● EXCERPTED DATA
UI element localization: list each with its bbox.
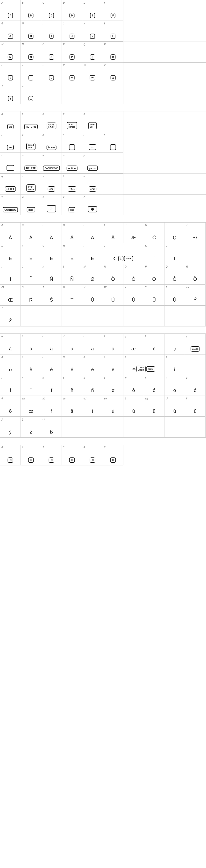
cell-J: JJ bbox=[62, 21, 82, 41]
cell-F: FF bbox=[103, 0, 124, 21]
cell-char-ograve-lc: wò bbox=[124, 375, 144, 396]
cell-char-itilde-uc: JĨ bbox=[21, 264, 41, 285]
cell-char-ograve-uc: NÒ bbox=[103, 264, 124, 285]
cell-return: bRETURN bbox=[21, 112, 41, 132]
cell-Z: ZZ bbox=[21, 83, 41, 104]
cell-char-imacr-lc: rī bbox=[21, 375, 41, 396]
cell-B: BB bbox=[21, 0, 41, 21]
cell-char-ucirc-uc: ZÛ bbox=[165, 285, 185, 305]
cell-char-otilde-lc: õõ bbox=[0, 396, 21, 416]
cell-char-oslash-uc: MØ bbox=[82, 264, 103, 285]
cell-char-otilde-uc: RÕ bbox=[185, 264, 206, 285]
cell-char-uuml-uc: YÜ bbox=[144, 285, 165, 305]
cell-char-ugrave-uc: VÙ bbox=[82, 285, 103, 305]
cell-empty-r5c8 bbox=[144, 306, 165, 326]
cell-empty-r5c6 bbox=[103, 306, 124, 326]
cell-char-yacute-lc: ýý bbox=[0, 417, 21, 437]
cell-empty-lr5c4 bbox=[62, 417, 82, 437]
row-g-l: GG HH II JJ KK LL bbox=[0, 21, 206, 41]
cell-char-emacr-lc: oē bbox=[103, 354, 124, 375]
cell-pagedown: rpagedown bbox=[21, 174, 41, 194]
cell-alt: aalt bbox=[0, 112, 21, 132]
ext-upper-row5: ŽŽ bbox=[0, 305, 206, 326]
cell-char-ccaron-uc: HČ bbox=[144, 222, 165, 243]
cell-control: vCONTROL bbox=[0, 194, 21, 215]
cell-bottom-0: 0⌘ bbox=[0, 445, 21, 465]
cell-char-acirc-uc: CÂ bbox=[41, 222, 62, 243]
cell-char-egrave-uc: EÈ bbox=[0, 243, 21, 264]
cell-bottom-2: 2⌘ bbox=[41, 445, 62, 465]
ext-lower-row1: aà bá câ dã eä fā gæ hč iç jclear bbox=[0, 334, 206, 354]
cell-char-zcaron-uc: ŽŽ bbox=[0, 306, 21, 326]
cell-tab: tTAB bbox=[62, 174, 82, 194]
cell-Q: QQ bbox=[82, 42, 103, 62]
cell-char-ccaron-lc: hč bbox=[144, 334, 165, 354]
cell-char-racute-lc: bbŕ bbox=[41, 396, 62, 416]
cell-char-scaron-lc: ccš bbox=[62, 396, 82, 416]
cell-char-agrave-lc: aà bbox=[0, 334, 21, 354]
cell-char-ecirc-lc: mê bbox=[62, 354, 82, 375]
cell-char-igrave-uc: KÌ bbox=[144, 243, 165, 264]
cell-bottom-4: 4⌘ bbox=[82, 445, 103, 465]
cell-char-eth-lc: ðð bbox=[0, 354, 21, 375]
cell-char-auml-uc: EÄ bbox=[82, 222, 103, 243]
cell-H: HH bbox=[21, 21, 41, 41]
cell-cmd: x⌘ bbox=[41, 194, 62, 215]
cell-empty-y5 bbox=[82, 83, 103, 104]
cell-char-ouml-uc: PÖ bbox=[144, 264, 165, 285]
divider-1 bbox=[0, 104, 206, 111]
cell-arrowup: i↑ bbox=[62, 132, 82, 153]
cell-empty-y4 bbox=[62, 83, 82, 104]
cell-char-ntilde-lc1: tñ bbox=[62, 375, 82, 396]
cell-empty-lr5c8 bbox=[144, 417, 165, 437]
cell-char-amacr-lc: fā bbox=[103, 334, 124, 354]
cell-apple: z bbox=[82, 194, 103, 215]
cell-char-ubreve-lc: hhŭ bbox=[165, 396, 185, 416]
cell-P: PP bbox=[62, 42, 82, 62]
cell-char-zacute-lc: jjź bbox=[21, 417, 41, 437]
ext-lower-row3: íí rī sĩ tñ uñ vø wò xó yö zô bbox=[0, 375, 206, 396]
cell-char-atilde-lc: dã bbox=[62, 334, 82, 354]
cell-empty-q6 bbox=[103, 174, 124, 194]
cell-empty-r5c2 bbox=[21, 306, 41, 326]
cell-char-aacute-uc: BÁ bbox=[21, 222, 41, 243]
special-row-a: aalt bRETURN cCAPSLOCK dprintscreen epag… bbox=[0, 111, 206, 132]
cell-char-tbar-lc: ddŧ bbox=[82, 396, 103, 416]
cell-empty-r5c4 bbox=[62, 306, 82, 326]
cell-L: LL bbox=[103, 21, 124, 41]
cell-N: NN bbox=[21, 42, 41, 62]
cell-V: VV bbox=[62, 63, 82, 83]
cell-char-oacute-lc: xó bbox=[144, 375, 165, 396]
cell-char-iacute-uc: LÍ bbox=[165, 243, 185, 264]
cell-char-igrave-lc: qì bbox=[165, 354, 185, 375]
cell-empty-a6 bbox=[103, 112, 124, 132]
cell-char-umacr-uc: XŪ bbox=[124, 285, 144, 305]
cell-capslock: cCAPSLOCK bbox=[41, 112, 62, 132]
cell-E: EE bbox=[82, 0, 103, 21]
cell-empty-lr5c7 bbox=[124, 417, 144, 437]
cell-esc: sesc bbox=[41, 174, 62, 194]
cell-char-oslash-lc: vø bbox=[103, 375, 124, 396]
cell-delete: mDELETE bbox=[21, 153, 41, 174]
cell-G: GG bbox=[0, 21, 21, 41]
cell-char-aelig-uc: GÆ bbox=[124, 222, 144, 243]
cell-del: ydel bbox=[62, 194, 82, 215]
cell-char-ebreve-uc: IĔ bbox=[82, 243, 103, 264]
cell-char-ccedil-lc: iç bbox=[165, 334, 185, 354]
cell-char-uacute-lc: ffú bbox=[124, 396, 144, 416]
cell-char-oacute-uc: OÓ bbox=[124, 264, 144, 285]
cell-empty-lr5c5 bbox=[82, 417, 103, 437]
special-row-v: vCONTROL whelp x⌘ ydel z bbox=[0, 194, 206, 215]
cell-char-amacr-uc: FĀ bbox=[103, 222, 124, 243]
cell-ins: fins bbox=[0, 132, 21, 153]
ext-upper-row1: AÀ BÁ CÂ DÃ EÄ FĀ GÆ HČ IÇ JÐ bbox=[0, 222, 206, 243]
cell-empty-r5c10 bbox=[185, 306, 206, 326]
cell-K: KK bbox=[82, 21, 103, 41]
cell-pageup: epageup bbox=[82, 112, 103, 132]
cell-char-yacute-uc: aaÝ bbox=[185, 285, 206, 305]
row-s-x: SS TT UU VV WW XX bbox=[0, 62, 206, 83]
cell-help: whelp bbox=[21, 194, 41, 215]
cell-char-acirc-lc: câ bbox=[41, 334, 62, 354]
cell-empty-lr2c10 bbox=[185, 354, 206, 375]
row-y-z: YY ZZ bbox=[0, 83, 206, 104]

● TASK TO COMPLETE
Copy the whole listing exactly, excluding the pictures in it.

● SOLUTION TO THE EXERCISE
UI element localization: list each with its bbox.
cell-J: JJ bbox=[62, 21, 82, 41]
cell-F: FF bbox=[103, 0, 124, 21]
cell-char-ograve-lc: wò bbox=[124, 375, 144, 396]
cell-char-itilde-uc: JĨ bbox=[21, 264, 41, 285]
cell-char-ograve-uc: NÒ bbox=[103, 264, 124, 285]
cell-return: bRETURN bbox=[21, 112, 41, 132]
cell-Z: ZZ bbox=[21, 83, 41, 104]
cell-char-imacr-lc: rī bbox=[21, 375, 41, 396]
cell-B: BB bbox=[21, 0, 41, 21]
cell-char-ucirc-uc: ZÛ bbox=[165, 285, 185, 305]
cell-char-otilde-lc: õõ bbox=[0, 396, 21, 416]
cell-char-oslash-uc: MØ bbox=[82, 264, 103, 285]
cell-char-otilde-uc: RÕ bbox=[185, 264, 206, 285]
cell-char-uuml-uc: YÜ bbox=[144, 285, 165, 305]
cell-char-ugrave-uc: VÙ bbox=[82, 285, 103, 305]
cell-empty-r5c8 bbox=[144, 306, 165, 326]
cell-empty-r5c6 bbox=[103, 306, 124, 326]
cell-char-yacute-lc: ýý bbox=[0, 417, 21, 437]
cell-empty-lr5c4 bbox=[62, 417, 82, 437]
row-g-l: GG HH II JJ KK LL bbox=[0, 21, 206, 41]
cell-char-emacr-lc: oē bbox=[103, 354, 124, 375]
cell-pagedown: rpagedown bbox=[21, 174, 41, 194]
cell-alt: aalt bbox=[0, 112, 21, 132]
ext-upper-row5: ŽŽ bbox=[0, 305, 206, 326]
cell-char-ccaron-uc: HČ bbox=[144, 222, 165, 243]
cell-control: vCONTROL bbox=[0, 194, 21, 215]
cell-bottom-0: 0⌘ bbox=[0, 445, 21, 465]
cell-char-acirc-uc: CÂ bbox=[41, 222, 62, 243]
cell-char-egrave-uc: EÈ bbox=[0, 243, 21, 264]
cell-bottom-2: 2⌘ bbox=[41, 445, 62, 465]
ext-lower-row1: aà bá câ dã eä fā gæ hč iç jclear bbox=[0, 334, 206, 354]
cell-char-zcaron-uc: ŽŽ bbox=[0, 306, 21, 326]
cell-tab: tTAB bbox=[62, 174, 82, 194]
cell-Q: QQ bbox=[82, 42, 103, 62]
cell-char-ccaron-lc: hč bbox=[144, 334, 165, 354]
cell-char-racute-lc: bbŕ bbox=[41, 396, 62, 416]
cell-char-scaron-lc: ccš bbox=[62, 396, 82, 416]
cell-char-agrave-lc: aà bbox=[0, 334, 21, 354]
cell-char-ecirc-lc: mê bbox=[62, 354, 82, 375]
cell-char-igrave-uc: KÌ bbox=[144, 243, 165, 264]
cell-bottom-4: 4⌘ bbox=[82, 445, 103, 465]
cell-char-eth-lc: ðð bbox=[0, 354, 21, 375]
cell-char-auml-uc: EÄ bbox=[82, 222, 103, 243]
cell-H: HH bbox=[21, 21, 41, 41]
cell-cmd: x⌘ bbox=[41, 194, 62, 215]
cell-empty-y5 bbox=[82, 83, 103, 104]
cell-char-ouml-uc: PÖ bbox=[144, 264, 165, 285]
divider-1 bbox=[0, 104, 206, 111]
cell-arrowup: i↑ bbox=[62, 132, 82, 153]
cell-empty-y4 bbox=[62, 83, 82, 104]
cell-char-ntilde-lc1: tñ bbox=[62, 375, 82, 396]
cell-empty-lr5c8 bbox=[144, 417, 165, 437]
cell-char-amacr-lc: fā bbox=[103, 334, 124, 354]
cell-apple: z bbox=[82, 194, 103, 215]
cell-char-ubreve-lc: hhŭ bbox=[165, 396, 185, 416]
cell-P: PP bbox=[62, 42, 82, 62]
cell-char-zacute-lc: jjź bbox=[21, 417, 41, 437]
ext-lower-row3: íí rī sĩ tñ uñ vø wò xó yö zô bbox=[0, 375, 206, 396]
cell-char-atilde-lc: dã bbox=[62, 334, 82, 354]
cell-empty-q6 bbox=[103, 174, 124, 194]
cell-empty-r5c2 bbox=[21, 306, 41, 326]
cell-char-aacute-uc: BÁ bbox=[21, 222, 41, 243]
special-row-a: aalt bRETURN cCAPSLOCK dprintscreen epag… bbox=[0, 111, 206, 132]
cell-char-tbar-lc: ddŧ bbox=[82, 396, 103, 416]
cell-empty-r5c4 bbox=[62, 306, 82, 326]
cell-L: LL bbox=[103, 21, 124, 41]
cell-N: NN bbox=[21, 42, 41, 62]
cell-V: VV bbox=[62, 63, 82, 83]
cell-char-oacute-lc: xó bbox=[144, 375, 165, 396]
cell-char-iacute-uc: LÍ bbox=[165, 243, 185, 264]
cell-char-igrave-lc: qì bbox=[165, 354, 185, 375]
cell-empty-a6 bbox=[103, 112, 124, 132]
cell-char-umacr-uc: XŪ bbox=[124, 285, 144, 305]
cell-capslock: cCAPSLOCK bbox=[41, 112, 62, 132]
cell-E: EE bbox=[82, 0, 103, 21]
cell-empty-lr5c7 bbox=[124, 417, 144, 437]
cell-esc: sesc bbox=[41, 174, 62, 194]
cell-char-oslash-lc: vø bbox=[103, 375, 124, 396]
cell-delete: mDELETE bbox=[21, 153, 41, 174]
cell-G: GG bbox=[0, 21, 21, 41]
cell-char-aelig-uc: GÆ bbox=[124, 222, 144, 243]
cell-del: ydel bbox=[62, 194, 82, 215]
cell-char-ebreve-uc: IĔ bbox=[82, 243, 103, 264]
cell-char-ccedil-lc: iç bbox=[165, 334, 185, 354]
cell-char-uacute-lc: ffú bbox=[124, 396, 144, 416]
cell-char-oacute-uc: OÓ bbox=[124, 264, 144, 285]
cell-empty-lr5c5 bbox=[82, 417, 103, 437]
special-row-v: vCONTROL whelp x⌘ ydel z bbox=[0, 194, 206, 215]
cell-char-amacr-uc: FĀ bbox=[103, 222, 124, 243]
cell-ins: fins bbox=[0, 132, 21, 153]
ext-upper-row1: AÀ BÁ CÂ DÃ EÄ FĀ GÆ HČ IÇ JÐ bbox=[0, 222, 206, 243]
cell-empty-r5c10 bbox=[185, 306, 206, 326]
cell-K: KK bbox=[82, 21, 103, 41]
cell-pageup: epageup bbox=[82, 112, 103, 132]
cell-char-yacute-uc: aaÝ bbox=[185, 285, 206, 305]
row-s-x: SS TT UU VV WW XX bbox=[0, 62, 206, 83]
cell-help: whelp bbox=[21, 194, 41, 215]
cell-char-acirc-lc: câ bbox=[41, 334, 62, 354]
cell-empty-lr2c10 bbox=[185, 354, 206, 375]
row-y-z: YY ZZ bbox=[0, 83, 206, 104]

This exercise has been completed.